> AIM OF THE EXERCISE:
A word-for-word restatement of all the records is the required answer.

(Records from a data collection)

□ □ □ □

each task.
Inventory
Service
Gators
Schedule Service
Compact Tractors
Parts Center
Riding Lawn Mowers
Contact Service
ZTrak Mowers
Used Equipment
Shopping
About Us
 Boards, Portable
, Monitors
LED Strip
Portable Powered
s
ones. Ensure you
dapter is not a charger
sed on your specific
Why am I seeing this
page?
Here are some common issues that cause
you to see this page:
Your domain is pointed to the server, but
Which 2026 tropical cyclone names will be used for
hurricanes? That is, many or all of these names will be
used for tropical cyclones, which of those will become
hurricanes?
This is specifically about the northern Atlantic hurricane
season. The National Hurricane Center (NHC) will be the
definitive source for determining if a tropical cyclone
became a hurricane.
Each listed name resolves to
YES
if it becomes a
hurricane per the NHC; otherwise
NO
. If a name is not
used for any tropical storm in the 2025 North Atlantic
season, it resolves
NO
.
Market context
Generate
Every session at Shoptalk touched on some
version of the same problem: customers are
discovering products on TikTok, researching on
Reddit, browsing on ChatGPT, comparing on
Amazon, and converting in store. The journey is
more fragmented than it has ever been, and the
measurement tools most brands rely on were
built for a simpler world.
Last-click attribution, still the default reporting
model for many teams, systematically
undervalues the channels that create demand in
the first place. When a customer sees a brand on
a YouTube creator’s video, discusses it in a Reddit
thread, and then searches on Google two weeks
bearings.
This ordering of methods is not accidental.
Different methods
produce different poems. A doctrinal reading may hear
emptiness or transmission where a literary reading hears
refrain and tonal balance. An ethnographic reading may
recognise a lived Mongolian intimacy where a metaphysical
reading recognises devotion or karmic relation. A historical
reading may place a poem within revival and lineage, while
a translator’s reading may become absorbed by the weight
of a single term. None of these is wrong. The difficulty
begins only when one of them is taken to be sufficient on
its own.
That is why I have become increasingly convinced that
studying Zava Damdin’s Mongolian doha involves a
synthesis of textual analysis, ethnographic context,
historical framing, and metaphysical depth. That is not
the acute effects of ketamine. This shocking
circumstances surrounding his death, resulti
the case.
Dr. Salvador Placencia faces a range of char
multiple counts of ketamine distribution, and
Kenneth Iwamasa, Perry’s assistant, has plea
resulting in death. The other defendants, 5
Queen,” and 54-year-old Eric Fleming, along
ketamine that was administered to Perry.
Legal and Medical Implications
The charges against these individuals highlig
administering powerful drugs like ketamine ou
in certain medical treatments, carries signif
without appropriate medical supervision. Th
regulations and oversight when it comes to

□ □ □ □

> SOLUTION BELOW:
each task.
Inventory
Service
Gators
Schedule Service
Compact Tractors
Parts Center
Riding Lawn Mowers
Contact Service
ZTrak Mowers
Used Equipment
Shopping
About Us
 Boards, Portable
, Monitors
LED Strip
Portable Powered
s
ones. Ensure you
dapter is not a charger
sed on your specific
Why am I seeing this
page?
Here are some common issues that cause
you to see this page:
Your domain is pointed to the server, but
Which 2026 tropical cyclone names will be used for
hurricanes? That is, many or all of these names will be
used for tropical cyclones, which of those will become
hurricanes?
This is specifically about the northern Atlantic hurricane
season. The National Hurricane Center (NHC) will be the
definitive source for determining if a tropical cyclone
became a hurricane.
Each listed name resolves to
YES
if it becomes a
hurricane per the NHC; otherwise
NO
. If a name is not
used for any tropical storm in the 2025 North Atlantic
season, it resolves
NO
.
Market context
Generate
Every session at Shoptalk touched on some
version of the same problem: customers are
discovering products on TikTok, researching on
Reddit, browsing on ChatGPT, comparing on
Amazon, and converting in store. The journey is
more fragmented than it has ever been, and the
measurement tools most brands rely on were
built for a simpler world.
Last-click attribution, still the default reporting
model for many teams, systematically
undervalues the channels that create demand in
the first place. When a customer sees a brand on
a YouTube creator’s video, discusses it in a Reddit
thread, and then searches on Google two weeks
bearings.
This ordering of methods is not accidental.
Different methods
produce different poems. A doctrinal reading may hear
emptiness or transmission where a literary reading hears
refrain and tonal balance. An ethnographic reading may
recognise a lived Mongolian intimacy where a metaphysical
reading recognises devotion or karmic relation. A historical
reading may place a poem within revival and lineage, while
a translator’s reading may become absorbed by the weight
of a single term. None of these is wrong. The difficulty
begins only when one of them is taken to be sufficient on
its own.
That is why I have become increasingly convinced that
studying Zava Damdin’s Mongolian doha involves a
synthesis of textual analysis, ethnographic context,
historical framing, and metaphysical depth. That is not
the acute effects of ketamine. This shocking
circumstances surrounding his death, resulti
the case.
Dr. Salvador Placencia faces a range of char
multiple counts of ketamine distribution, and
Kenneth Iwamasa, Perry’s assistant, has plea
resulting in death. The other defendants, 5
Queen,” and 54-year-old Eric Fleming, along
ketamine that was administered to Perry.
Legal and Medical Implications
The charges against these individuals highlig
administering powerful drugs like ketamine ou
in certain medical treatments, carries signif
without appropriate medical supervision. Th
regulations and oversight when it comes to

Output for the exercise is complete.